Letícia Belório, da ABDA, garantiu a artilharia do campeonato

As seleções do Brasil feminina e masculina deram show na piscina durante o Pan-Americano Juvenil de Polo Aquático em Lima – Peru, realizado de 29 de junho a 9 de julho e conquistaram o inédito vice-campeonato nas duas categorias, provando que nossas equipes podem jogar no mesmo nível das principais potências da modalidade.

Feminino

Pelo feminino, a Associação Bauruense de Desportos Aquáticos (ABDA) teve oito convocadas para integrar a seleção (Ana Julia Batista, Isabela Souza, Isabele dos Santos, Julia Lopes, Kamila Ramos, Kemily Leão, Letícia Belório e Vitória Silva), mais a comissão técnica composta pelo treinador Emerson Martins e assistente técnica Maria Barbara Amaro.

As meninas fizeram uma excelente campanha durante todo o campeonato chegando à disputa do título do Pan-Americano contra os EUA, em final apertada contra esta forte equipe. O resultado final foi EUA 9 x 7 Brasil (5-0, 2-1, 1-3, 1-3).

O primeiro quarto da partida acabou desfavorecendo o Brasil, pois a reação, a partir da metade do jogo, foi notável.
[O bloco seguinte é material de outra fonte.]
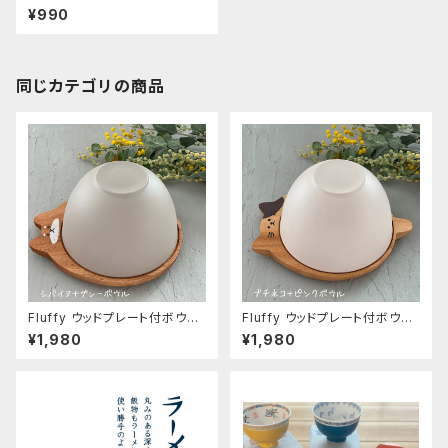
ode)
¥990
同じカテゴリの商品
Fluffy ウッドプレート付ボウル
Fluffy ウッドプレート付ボウル
シバイヌ
ブチネコ
¥1,980
¥1,980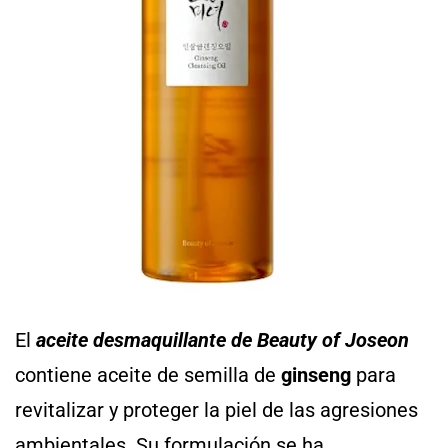
El
aceite desmaquillante de Beauty of Joseon
contiene aceite de semilla de
ginseng
para
revitalizar y proteger la piel de las agresiones
ambientales. Su formulación se ha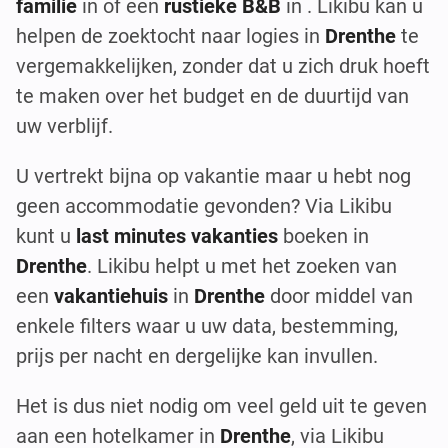
familie
in of een
rustieke B&B
in . Likibu kan u
helpen de zoektocht naar logies in
Drenthe
te
vergemakkelijken, zonder dat u zich druk hoeft
te maken over het budget en de duurtijd van
uw verblijf.
U vertrekt bijna op vakantie maar u hebt nog
geen accommodatie gevonden? Via Likibu
kunt u
last minutes vakanties
boeken in
Drenthe
. Likibu helpt u met het zoeken van
een
vakantiehuis
in
Drenthe
door middel van
enkele filters waar u uw data, bestemming,
prijs per nacht en dergelijke kan invullen.
Het is dus niet nodig om veel geld uit te geven
aan een hotelkamer in
Drenthe
, via Likibu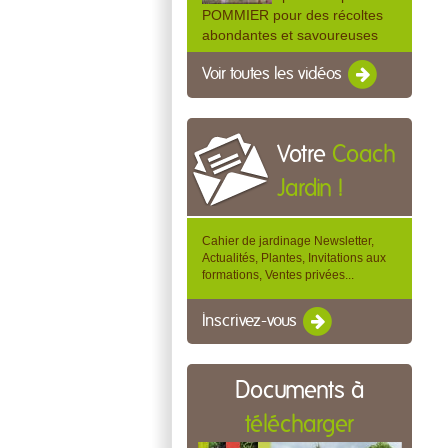
POMMIER pour des récoltes
abondantes et savoureuses
Voir toutes les vidéos
Votre
Coach
Jardin !
Cahier de jardinage Newsletter,
Actualités, Plantes, Invitations aux
formations, Ventes privées...
Inscrivez-vous
Documents à
télécharger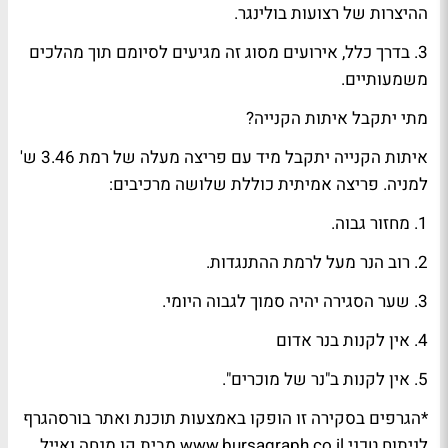
ההיצרות של רצועות בולינגר.
3. בדרך כלל, אירועים מסוג זה מגיעים לסיומם תוך מהלכים
משמעותיים.
מתי יתקבל איתות הקנייה?
איתות הקנייה יתקבל מיד עם פריצה מעלה של רמת 3.46 ש'
למניה. פריצה אמיתית כוללת שלושה מרכיבים:
1. מחזור גבוה.
2. רוב הנר מעל לרמת ההתנגדות.
3. שער הסגירה יהיה סמוך לגבוה היומי.
4. אין לקנות בנר אדום
5. אין לקנות ב"נר של מוכרים".
*הגרפים בסקירה זו הופקו באמצעות תוכנת ואתר בורסהגרף
לניתוח טכני www.bursagraph.co.il מבית קו מנחה ואייל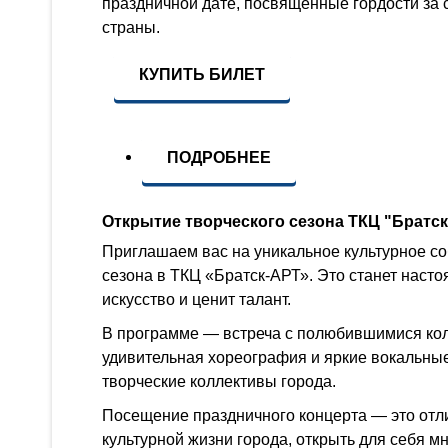
праздничной дате, посвящённые гордости за 
страны.
КУПИТЬ БИЛЕТ
ПОДРОБНЕЕ
Открытие творческого сезона ТКЦ "Братс
Приглашаем вас на уникальное культурное со
сезона в ТКЦ «Братск-АРТ». Это станет насто
искусство и ценит талант.
В программе — встреча с полюбившимися кол
удивительная хореография и яркие вокальны
творческие коллективы города.
Посещение праздничного концерта — это отли
культурной жизни города, открыть для себя мн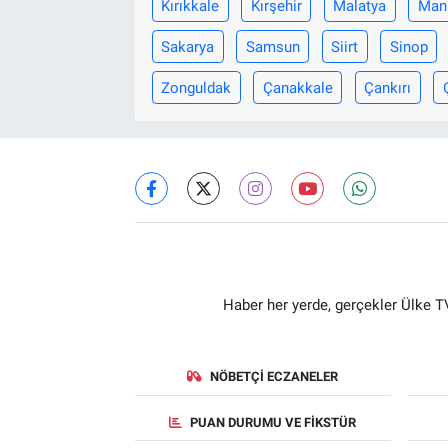
Kırıkkale
Kırşehir
Malatya
Man
Sakarya
Samsun
Siirt
Sinop
Zonguldak
Çanakkale
Çankırı
Haber her yerde, gerçekler Ülke TV
NÖBETÇI ECZANELER
PUAN DURUMU VE FIKSTÜR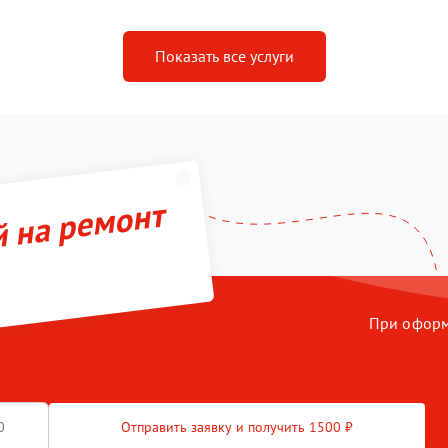
Показать все услуги
й на ремонт
При оформл
Отправить заявку и получить 1500 ₽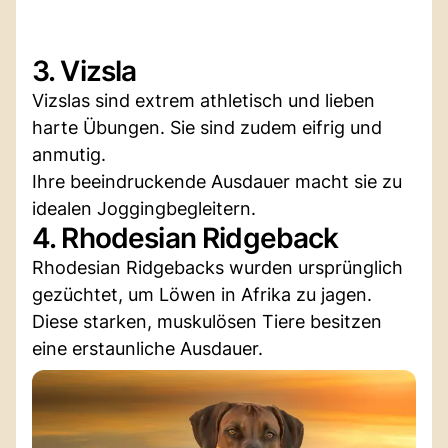
3. Vizsla
Vizslas sind extrem athletisch und lieben
harte Übungen. Sie sind zudem eifrig und
anmutig.
Ihre beeindruckende Ausdauer macht sie zu
idealen Joggingbegleitern.
4. Rhodesian Ridgeback
Rhodesian Ridgebacks wurden ursprünglich
gezüchtet, um Löwen in Afrika zu jagen.
Diese starken, muskulösen Tiere besitzen
eine erstaunliche Ausdauer.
Os gols brasileiros foram de Letícia Belório (3), Nicole Catapani (2) e Kemily Leão (2). Letícia terminou como artilheira da competição.

“Ser a artilheira do Pan-Americano me deixou muito feliz e satisfeita e pude perceber que todo o esforço durante os treinos valeram a pena. Agora vou focar no Campeonato Mundial Adulto, na Hungria, onde fui convocada para integrar a Seleção Brasileira”, completou Leticia.

Masculino

A Seleção Brasileira Masculina foi composta por seis atletas da ABDA, Ítalo Vizacre, João Carlos de Mattos, Luan Barbieri, Lucas Golzio, Pedro Zwicker e Thiago Ferreira, além da comissão técnica composta por Attila Sudár, Vinicius Marques e Victor Sanches e garantiram o vice-campeonato do Pan-Americano de Polo Aquático.

A seleção brasileira masculina perdeu a final novamente contra os EUA. As parciais demonstram o equilíbrio da jogo: EUA 6 x 5 Brasil, 1-2, 3-1, 1-1, 1-1.

Essa nova geração do polo aquático demonstra que é possível jogar com igualdade contra as principais potências do mundo, destacando os EUA, maior potência no feminino na atualidade.

Em ambas as partidas, segundo a nossa comissão técnica, devido à raça e à garra de nossos jogadores e jogadoras, o Brasil poderia ter saído vencedor caso tivesse mais um minuto de jogo.